En el municipio de Tepetzintla, en la Huasteca veracruzana, se vivió un periodo conocido localmente como “el cacicazgo”, que trascurrió entre 1938 y 1964. A través de los relatos orales de sus habitantes se han construido memorias en torno a la figura del cacique Basilio R. Miguel, su relación con los distintos sectores de la población y los ámbitos en los que ejerció su poder.

Vista de Tepetzintla, Veracruz, ca. 1960. Colección particular.

Si bien este liderazgo provocó sentimientos de miedo generalizado dentro del municipio, por la represión y amenazas que desplegó sobre sus habitantes, propició también que en el espacio social particular del ejido municipal los campesinos preservaran el apoyo mutuo para sembrar maíz. Es precisamente de esto último que trata este breve relato.

El 2 de mayo de 1964 asesinaron a Basilio R. Miguel. El suceso ocurrió al interior de su oficina ubicada junto a su casa de enjarre y techo de zacate colorado, en la calle que da entrada a la cabecera municipal de Tepetzintla. Algunos habitantes recuerdan que ese día se escucharon varias detonaciones, aun cuando estaban lejos de aquella casa. Después de escucharse los disparos, llegó el rumor al pueblo: ¡han matado al cacique!

La muerte de Basilio R. Miguel fue un parteaguas en el proceso histórico de Tepetzintla y del ejido de la cabecera municipal. Ningún habitante que hable del pasado del pueblo deja de rememorar la etapa del “cacicazgo” como un referente importante en la historia local. La mayoría la evoca como una época de represión, estancamiento y poder centralizado.
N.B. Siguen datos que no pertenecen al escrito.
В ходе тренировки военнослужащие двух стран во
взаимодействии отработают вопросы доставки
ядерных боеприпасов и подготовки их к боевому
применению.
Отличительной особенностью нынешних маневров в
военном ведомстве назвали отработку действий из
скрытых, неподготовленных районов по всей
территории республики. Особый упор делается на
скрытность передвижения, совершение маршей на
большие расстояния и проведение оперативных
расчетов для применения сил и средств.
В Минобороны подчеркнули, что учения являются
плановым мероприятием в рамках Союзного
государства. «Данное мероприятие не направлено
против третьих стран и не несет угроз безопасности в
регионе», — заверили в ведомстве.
De hecho, diversos testimonios marcan una diferencia sustancial entre esos 26 años y los procesos de “modernización” y “democracia” que se desarrollaron después de su muerte.
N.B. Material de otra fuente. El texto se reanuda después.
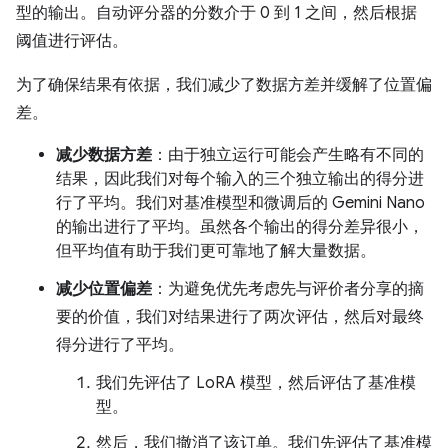
型的输出。自动评分器的分数介于 0 到 1 之间，然后根据
阈值进行评估。
为了确保结果有依据，我们减少了数据方差并缓解了位置偏
差。
减少数据方差
：由于独立运行可能会产生略有不同的
结果，因此我们对每个输入的三个独立输出的得分进
行了平均。我们对基准模型和微调后的 Gemini Nano
的输出进行了平均。虽然各个输出的得分差异很小，
但平均值有助于我们更可靠地了解大量数据。
减少位置偏差
：为避免优先考虑先与评价者分享的摘
要的价值，我们对结果进行了两次评估，然后对最终
得分进行了平均。
我们先评估了 LoRA 模型，然后评估了基准模
型。
然后，我们撤消了该订单。我们先评估了基准模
En la década de 1960 Tepetzintla era un pequeño pueblo con su presidencia municipal de madera, quiosco y parque, una galera con techo de lámina, escuela primaria también de madera, la pequeña iglesia, calles de tierra y lodo, pocas casas de ladrillo y un puñado de viviendas de enjarre y madera esparcidas por los alrededores del núcleo urbano. El ejidatario Juan Pérez asegura que Basilio R. Miguel “no quería ni la luz ni las escuelas que se hagan […] no quería ni que hubiera sexto año ni nada de eso [de primaria había] hasta el quinto año”. Los niños que querían seguir estudiando caminaban hasta la primaria de Cerro Azul, comunidad que estaba en crecimiento por la extracción del petróleo desde las primeras décadas del siglo xx.

La electricidad llegaba únicamente al centro del pueblo gracias a una planta que encendía apenas unos cuantos focos. En las casas de los alrededores se alumbraban con candil, quinqué y lámparas de gas o velas. El agua se conseguía en distintos pozos, la vaciaban en latas o bules y se acarreaba hasta las casas en mulas. Para lavar la ropa o bañarse, los habitantes acudían a los ríos cercanos. “Estaba el pueblo atrasadísimo”, “bien amolado”, “era un rancho”, aseguran algunos habitantes. “[El cacique] no dejaba que se fuera pa’rriba el pueblo”, asegura Juan Pérez. “Querían poner las escuelas, él no quería. Querían poner la luz, él no quería. Querían poner el agua, él: ‘no, así está bien’. Después de su muerte, ya se vino el agua, se vino la escuela, se vino la luz, ¡uta!, bendito Dios, todo cambió de volada. Es lo que estaba estorbando.”

Varios habitantes lo recuerdan como un hombre que no salía de su casa más que para cuidar sus terrenos y su ganado. Siempre recorría los pastizales montado a caballo, con pistolas y sombrero. Un ejemplo de ello es el recuerdo de Pérez, quien relata: “yo salí de la escuela y fui a buscar leña por allá, como a esta hora. Que me encuentro un señor que llevaba un caballo, ¡pero caballo!, dos carabinas así y una atravesada, dos pistolas y una chamarra que le colgaba de acá y un sombrerote, así como mariachi.”